José Mojica Marins, criador e intérprete de Zé do Caixão, um dos maiores personagens do nosso cinema, atuou não apenas em seus próprios filmes, mas também nos de outros diretores. Além das famosas unhas, em alguns casos Mojica usa os trajes de Zé do Caixão e manifesta algumas de suas características.

Seus papéis podem conter elementos de misticismo religioso ou ter relação com magia, mas mantêm o tom desafiador e prepotente – isso quando não estão associados diretamente às forças do Mal.

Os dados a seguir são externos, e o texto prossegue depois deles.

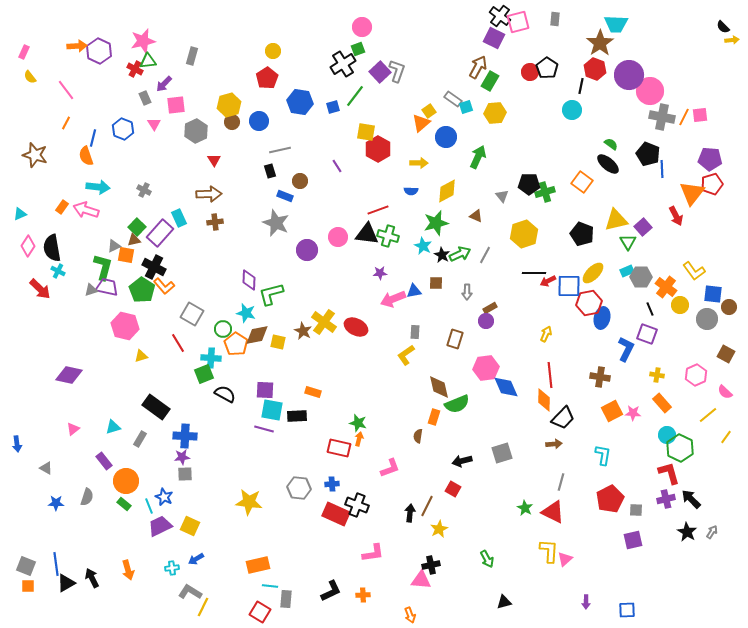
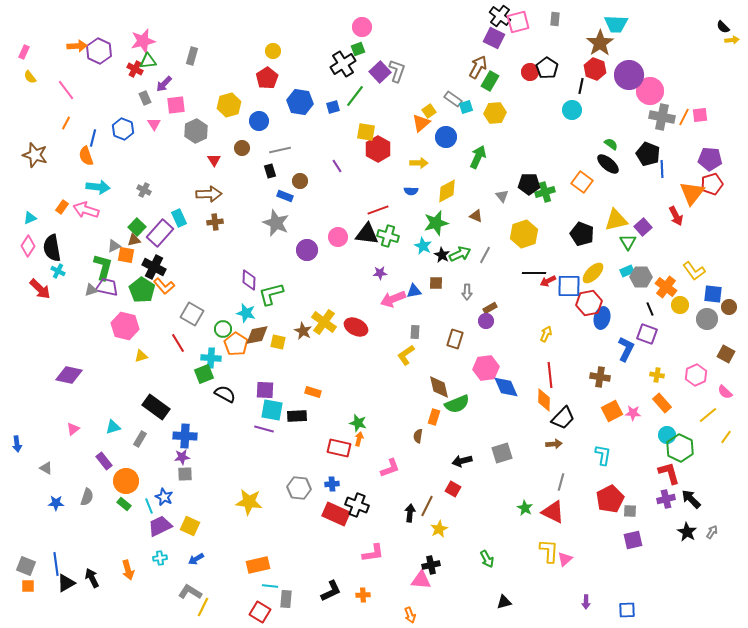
brown circle at (232, 122): moved 10 px right, 26 px down
cyan triangle at (20, 214): moved 10 px right, 4 px down
gray square at (636, 510): moved 6 px left, 1 px down
cyan cross at (172, 568): moved 12 px left, 10 px up
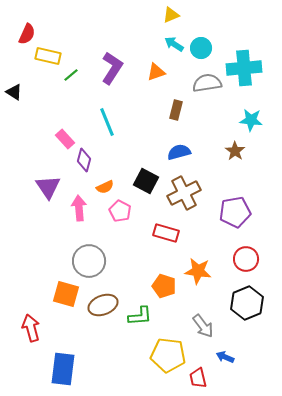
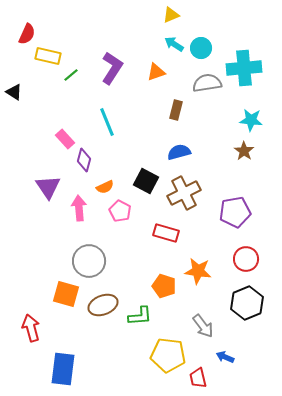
brown star: moved 9 px right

Após ter apresentado Zé do Caixão em À meia-noite levarei sua alma, Mojica atuou em O diabo de Vila Velha no papel de um perverso e corrupto prefeito. Este é um filme de produção atribulada, rodado no Paraná e dirigido inicialmente – e depois abandonado – por Ody Fraga. Mojica, por fim, assumiu a direção deste “western-feijoada” e compôs a canção-tema.

 
O cangaceiro sem Deus (1969)

O ator teve papéis de destaque em dois importantes filmes. Em O cangaceiro sem Deus (1969), sofisticada obra que se insere na tradição dos filmes de cangaço, dirigido por um seguro Osvaldo de Oliveira, Mojica faz o líder messiânico Zé das Penitências. Seguido por uma legião de fiéis alucinados pelo sertão, este Zé prega contra a República, o casamento civil e os cangaceiros que infestam aquele “ser tão sem Deus”. O olhar delirante, de quem traz uma certeza profunda e está pronto a enfrentar o mundo, remete ao outro Zé. Há ainda outro elemento fílmico que associa os dois: quando Zé das Penitências surge em cena, escutamos trovoadas e ventanias típicas dos filmes de terror de Mojica.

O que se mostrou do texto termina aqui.